• WHAT YOU WILL DO: Copy out the entries word for word, leaving images aside.

Saved entries
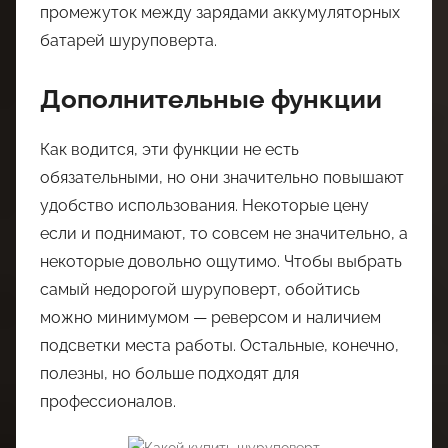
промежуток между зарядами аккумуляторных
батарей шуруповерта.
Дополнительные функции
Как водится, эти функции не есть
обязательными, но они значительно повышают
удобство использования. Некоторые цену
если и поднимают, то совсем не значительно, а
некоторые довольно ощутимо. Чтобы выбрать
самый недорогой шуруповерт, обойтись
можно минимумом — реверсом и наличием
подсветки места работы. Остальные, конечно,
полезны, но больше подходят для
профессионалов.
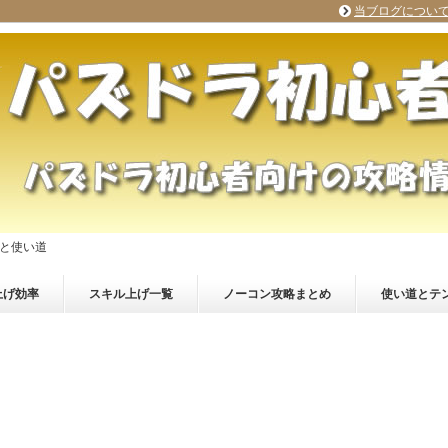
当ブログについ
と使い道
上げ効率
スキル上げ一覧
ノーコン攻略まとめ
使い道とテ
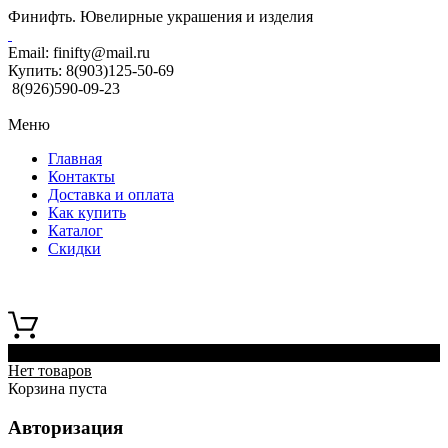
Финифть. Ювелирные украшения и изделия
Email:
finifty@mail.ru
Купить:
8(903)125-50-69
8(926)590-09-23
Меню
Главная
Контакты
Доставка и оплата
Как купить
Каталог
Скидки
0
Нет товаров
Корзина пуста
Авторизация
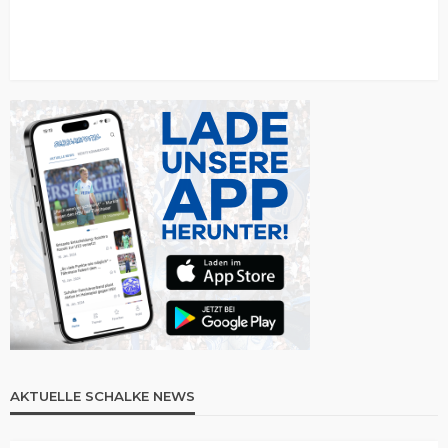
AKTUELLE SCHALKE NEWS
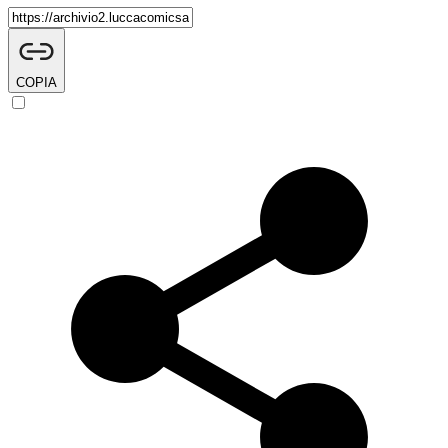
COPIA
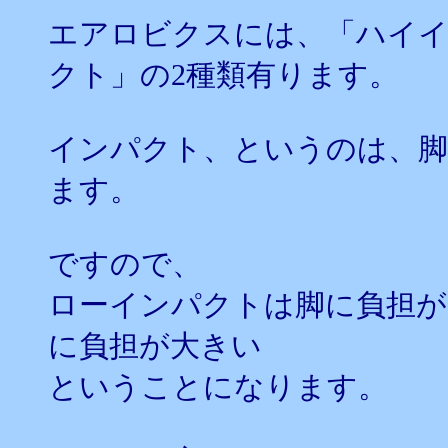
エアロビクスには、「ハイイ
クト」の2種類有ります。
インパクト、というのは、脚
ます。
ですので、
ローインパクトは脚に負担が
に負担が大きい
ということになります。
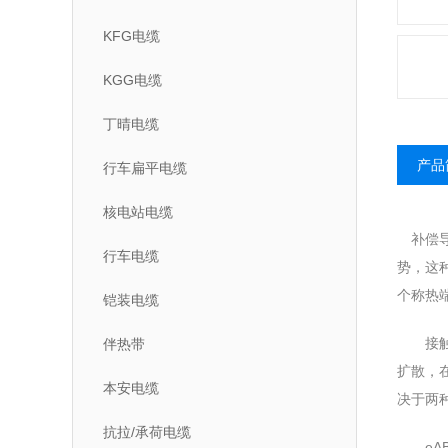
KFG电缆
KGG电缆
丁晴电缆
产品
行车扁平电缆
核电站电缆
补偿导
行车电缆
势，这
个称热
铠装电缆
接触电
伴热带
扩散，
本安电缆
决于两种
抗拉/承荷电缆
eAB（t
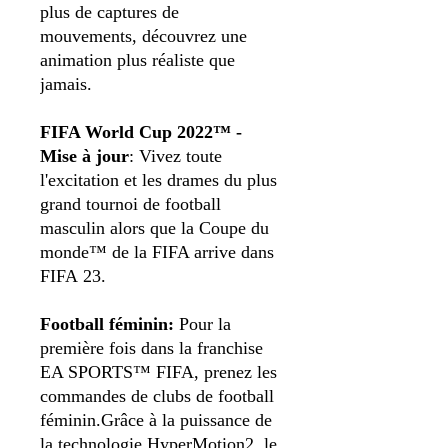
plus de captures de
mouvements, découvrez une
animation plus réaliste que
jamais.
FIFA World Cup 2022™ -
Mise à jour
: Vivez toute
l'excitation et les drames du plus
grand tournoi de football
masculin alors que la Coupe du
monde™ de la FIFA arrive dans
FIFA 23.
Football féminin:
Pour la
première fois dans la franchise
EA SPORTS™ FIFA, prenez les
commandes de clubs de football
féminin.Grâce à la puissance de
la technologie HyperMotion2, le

• WRITTEN SOLUTION:
промежуток между зарядами аккумуляторных
батарей шуруповерта.
Дополнительные функции
Как водится, эти функции не есть
обязательными, но они значительно повышают
удобство использования. Некоторые цену
если и поднимают, то совсем не значительно, а
некоторые довольно ощутимо. Чтобы выбрать
самый недорогой шуруповерт, обойтись
можно минимумом — реверсом и наличием
подсветки места работы. Остальные, конечно,
полезны, но больше подходят для
профессионалов.
当ブログについ
と使い道
上げ効率
スキル上げ一覧
ノーコン攻略まとめ
使い道とテ
Финифть. Ювелирные украшения и изделия
Email:
finifty@mail.ru
Купить:
8(903)125-50-69
8(926)590-09-23
Меню
Главная
Контакты
Доставка и оплата
Как купить
Каталог
Скидки
0
Нет товаров
Корзина пуста
Авторизация
AKTUELLE SCHALKE NEWS
COPIA
エアロビクスには、「ハイイ
クト」の2種類有ります。
インパクト、というのは、脚
ます。
ですので、
ローインパクトは脚に負担が
に負担が大きい
ということになります。
KFG电缆
KGG电缆
丁晴电缆
产品
行车扁平电缆
核电站电缆
补偿导
行车电缆
势，这
个称热
铠装电缆
接触电
伴热带
扩散，
本安电缆
决于两种
抗拉/承荷电缆
eAB（t
plus de captures de
mouvements, découvrez une
animation plus réaliste que
jamais.
FIFA World Cup 2022™ -
Mise à jour
: Vivez toute
l'excitation et les drames du plus
grand tournoi de football
masculin alors que la Coupe du
monde™ de la FIFA arrive dans
FIFA 23.
Football féminin:
Pour la
première fois dans la franchise
EA SPORTS™ FIFA, prenez les
commandes de clubs de football
féminin.Grâce à la puissance de
la technologie HyperMotion2, le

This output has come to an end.